Als Jüdin benachteiligt
Doch ihr, die offen ist für Menschen jeglicher Herkunft, jeglichen Standes, schlägt immer wieder antisemitische Ablehnung entgegen – ihre Herkunft aus jüdischem Elternhaus kann sie nicht ablegen.
"Im Jahre 1771 wird Rahel Levin in Berlin geboren: der Vater ein jüdischer Juwelenhändler, wohlhabend, klug und ungebildet, die Mutter ohne eigene Kontur, anlehnungsbedürftig, in ständiger Angst vor der Tyrannei des Mannes, Mutter von fünf Kindern. Das Haus schon fast traditionslos geworden – wenn auch die äusseren Gebräuche noch gehalten werden, noch nicht assimiliert."
So skizziert Hannah Arendt in der ersten, 1933 geschriebenen Fassung ihrer Rahel-Varnhagen Biographie unter der Kapitelüberschrift "Benachteiligtsein" die Herkunft ihrer Protagonistin. Barbara Hahn:
"1933 war das klar, warum sie sich damit beschäftigt. Sie wusste doch damals, dass die deutsch-jüdische Geschichte vorbei ist. Und sie wollte die Geschichte dieses Scheiterns schreiben."
Barbara Hahn hat sich als Germanistin sowohl mit Rahel Varnhagen als auch mit Hannah Arendt intensiv befasst. Unlängst ist der zweite Band der von ihr herausgegebenen kritischen Gesamtausgabe der Werke Hannah Arendts erschienen, der die intensive Beschäftigung der politischen Philosophin mit der romantischen Schriftstellerin akribisch dokumentiert.
"Sie wollte die Geschichte dieser gescheiterten Assimilation und als Beispiel oder beispielhaft erklärt an Rachel Levin Varnhagen und später hat sich das dann umgedreht. Aber das Interesse ist dieses politische Interesse daran, also der Versuch zu erklären, warum die Geschichte der Assimilation in Deutschland gescheitert ist ... Na, die These ist, dass man in einer Gesellschaft, die antisemitisch strukturiert ist, dass, wenn man sich assimiliert, sich an den Antisemitismus assimiliert. Und umgekehrt sagt sie, in Deutschland gab es nie Raum für assimilierte Juden – die waren immer die anderen und die ausgeschlossenen, das ist die These – eine traurige These."
Hat Hannah Arendt sich mit Rahel Varnhagen identifiziert?
"Das ist so eine gängige These, ich finde die ganz verkehrt.
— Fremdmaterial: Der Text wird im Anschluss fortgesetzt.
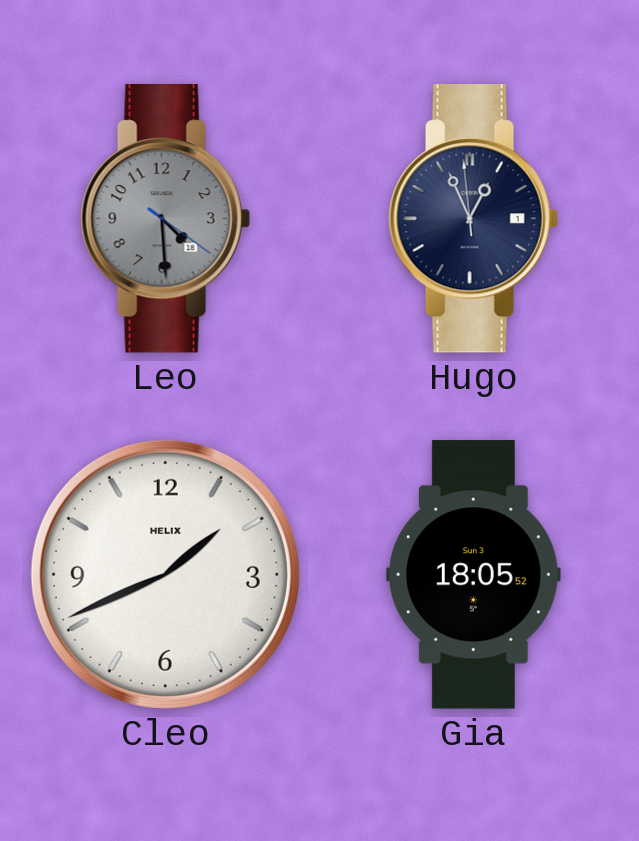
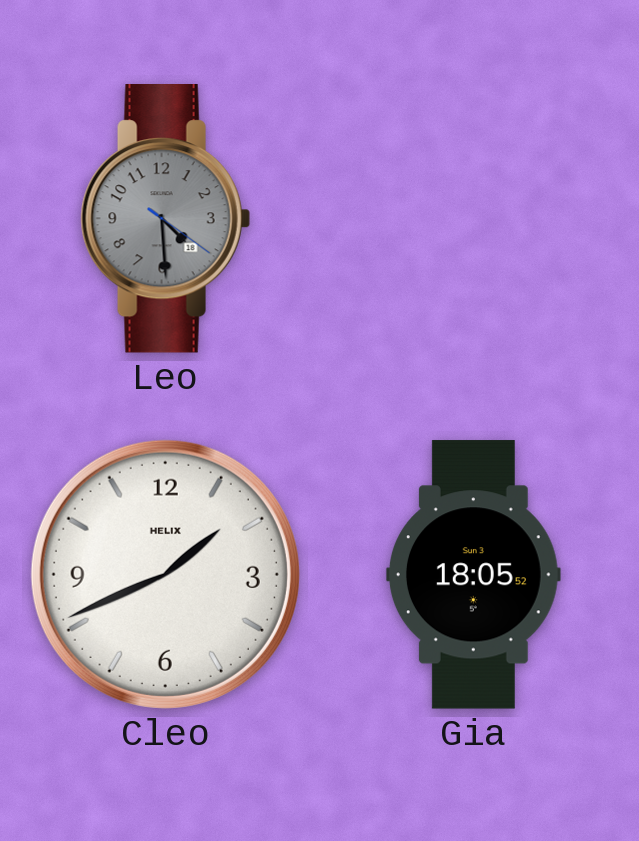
Hugo: 12:55 -> none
Sie war, glaube ich, auch sehr beeindruckt von der Intellektualität dieser Frau. Die hat ja unglaubliche Gedanken formuliert, Gedanken, die man heute mit großer Mühe überhaupt nur nachdenken kann – aber identifiziert hat sie sich, glaube ich, nicht."
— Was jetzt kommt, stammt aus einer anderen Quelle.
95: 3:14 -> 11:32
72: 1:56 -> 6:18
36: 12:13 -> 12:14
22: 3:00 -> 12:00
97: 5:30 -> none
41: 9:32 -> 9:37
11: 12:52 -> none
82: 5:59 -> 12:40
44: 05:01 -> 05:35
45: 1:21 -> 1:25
Der Mainzer Germanist Dieter Lamping findet den Blick Hannah Arendts auf das Leben Rahel Varnhagens nachvollziehbar, plädiert aber für Differenzierung.
"Hannah Arendts Buch ist außerordentlich scharfsinnig. Es ist auch streng, was die Hauptfigur angeht. Es ist ihm aber wirklich eingeschrieben dieses Datum 1933. Und von diesem Datum her hat sie eben die jüdische Assimilation als gescheitert empfunden. Das ist etwas, was bis heute unter deutschen Juden diskutiert wird, auch diskutiert werden muss. Ich meine, man sollte Rahels Weg differenzierter beurteilen, und sollte dabei auch sehen, dass sie am Anfang einer Entwicklung steht, deren Ende sie nicht vorhersehen konnte."
Zum 250. Geburtstag Rahel Levin Varnhagens hat Dieter Lamping selbst eine Biografie vorgelegt, die die wichtigsten Lebensstationen der Intellektuellen kurz und bündig zusammenfasst. Rahel Varnhagens Muttersprache, schreibt Dieter Lamping, war jiddisch. Ihre Texte verfasste sie später auf Hochdeutsch und brachte sich autodidaktisch mehrere Sprachen bei.
Dieter Lamping: "Rahel Varnhagen. Ich lasse das Leben auf mich regnen"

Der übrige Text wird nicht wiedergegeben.